- **Work to complete**: Go through the material that comes after this and count the lines containing "Başvuru"; report only the count.

+++

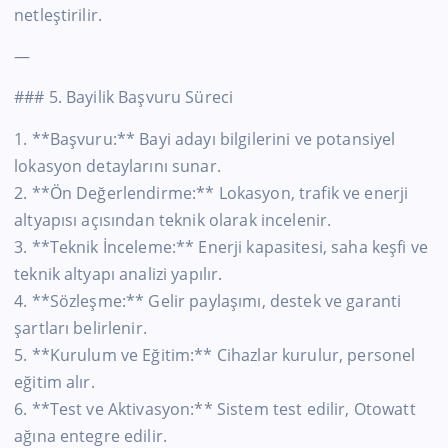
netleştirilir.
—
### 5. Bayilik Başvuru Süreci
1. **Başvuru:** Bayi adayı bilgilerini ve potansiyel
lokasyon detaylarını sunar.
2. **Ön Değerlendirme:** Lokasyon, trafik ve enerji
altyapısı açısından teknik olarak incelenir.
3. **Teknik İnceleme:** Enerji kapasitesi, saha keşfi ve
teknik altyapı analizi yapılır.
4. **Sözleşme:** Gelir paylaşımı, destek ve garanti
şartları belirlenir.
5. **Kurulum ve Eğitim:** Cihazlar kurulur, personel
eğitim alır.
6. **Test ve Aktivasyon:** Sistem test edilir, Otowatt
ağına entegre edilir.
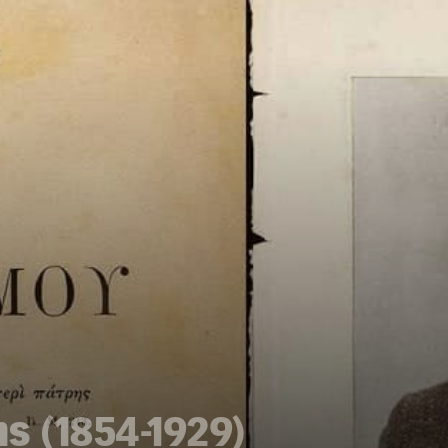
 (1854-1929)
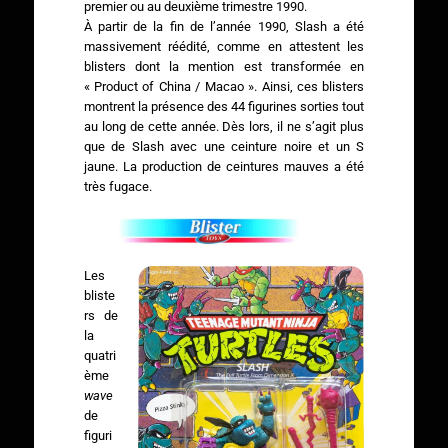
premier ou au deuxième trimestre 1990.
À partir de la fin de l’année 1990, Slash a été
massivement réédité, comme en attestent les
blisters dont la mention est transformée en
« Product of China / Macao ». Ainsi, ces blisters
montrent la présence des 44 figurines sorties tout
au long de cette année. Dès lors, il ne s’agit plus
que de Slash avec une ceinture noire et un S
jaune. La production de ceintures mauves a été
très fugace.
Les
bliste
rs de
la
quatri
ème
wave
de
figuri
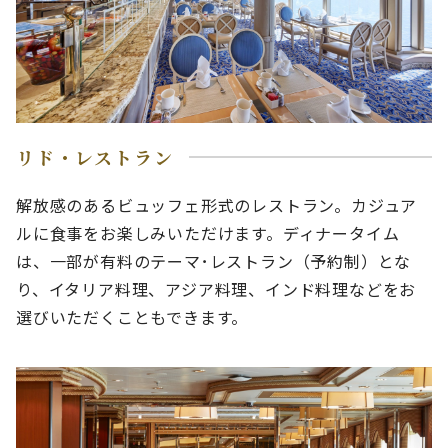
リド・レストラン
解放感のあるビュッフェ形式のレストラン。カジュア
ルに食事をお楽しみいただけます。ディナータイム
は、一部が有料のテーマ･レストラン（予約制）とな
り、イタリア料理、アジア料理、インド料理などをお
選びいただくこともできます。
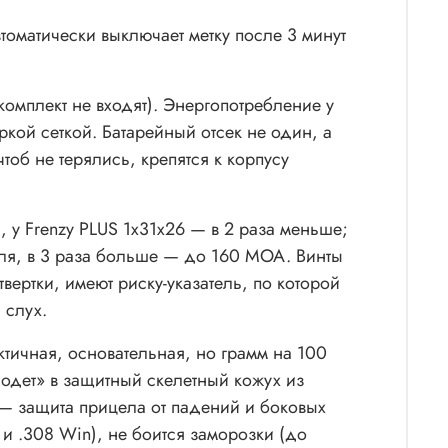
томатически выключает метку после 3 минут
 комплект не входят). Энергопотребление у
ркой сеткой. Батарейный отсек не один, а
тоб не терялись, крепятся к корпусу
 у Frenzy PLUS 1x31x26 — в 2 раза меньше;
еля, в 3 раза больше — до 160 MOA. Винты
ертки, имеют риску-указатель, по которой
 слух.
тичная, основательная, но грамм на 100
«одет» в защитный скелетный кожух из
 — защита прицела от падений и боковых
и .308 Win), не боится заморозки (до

+++

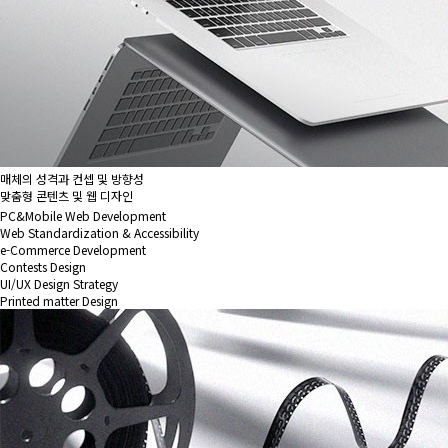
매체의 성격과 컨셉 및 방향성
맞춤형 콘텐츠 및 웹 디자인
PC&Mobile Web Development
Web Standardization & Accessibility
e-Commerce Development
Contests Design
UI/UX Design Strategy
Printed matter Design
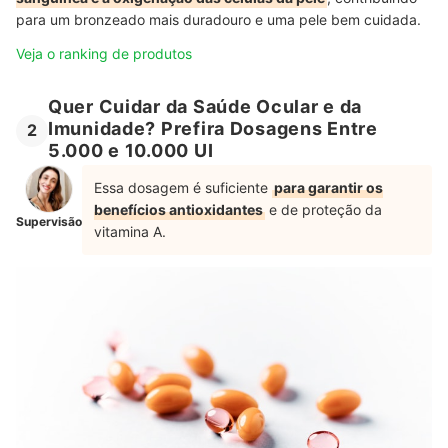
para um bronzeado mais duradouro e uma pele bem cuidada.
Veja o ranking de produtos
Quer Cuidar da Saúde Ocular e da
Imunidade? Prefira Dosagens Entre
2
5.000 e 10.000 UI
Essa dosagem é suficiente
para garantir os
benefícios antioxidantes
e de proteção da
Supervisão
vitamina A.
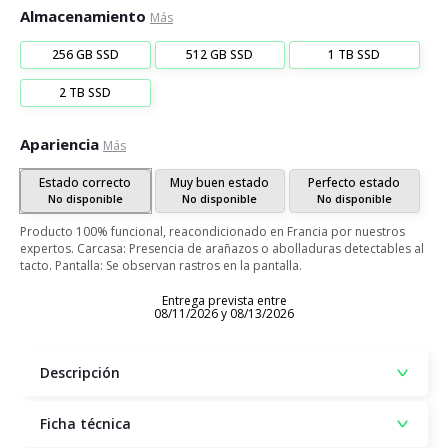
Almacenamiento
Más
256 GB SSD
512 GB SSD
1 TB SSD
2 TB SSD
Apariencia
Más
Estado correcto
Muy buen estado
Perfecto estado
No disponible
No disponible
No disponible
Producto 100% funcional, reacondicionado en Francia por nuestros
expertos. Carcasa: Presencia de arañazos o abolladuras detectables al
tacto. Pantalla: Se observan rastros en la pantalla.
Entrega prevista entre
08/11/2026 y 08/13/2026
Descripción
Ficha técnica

+++

- **The completed task**: 2